DATA SUPPLIED:
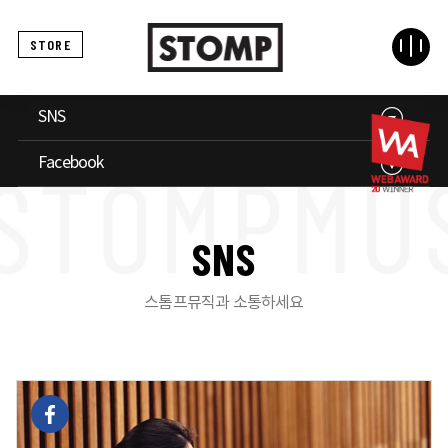
STORE
SNS
Facebook
S
N
S
스톰프뮤직과 소통하세요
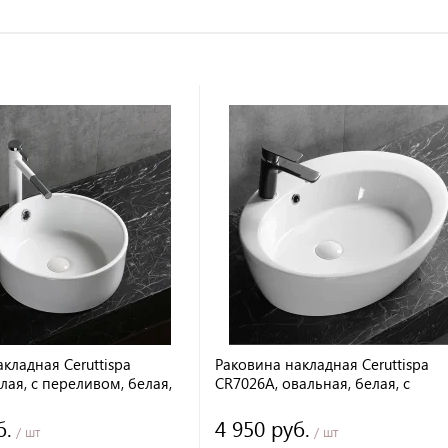
кладная Ceruttispa
Раковина накладная Ceruttispa
лая, с переливом, белая,
CR7026A, овальная, белая, с
м
отверстием под смеситель, с
переливом, 60х47х14 см
б.
4 950 руб.
/ шт
/ шт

REQUIRED WORK:
For the word "переливом", count the lines of the data that contain it and state only that count.

EXERCISE OUTPUT:
2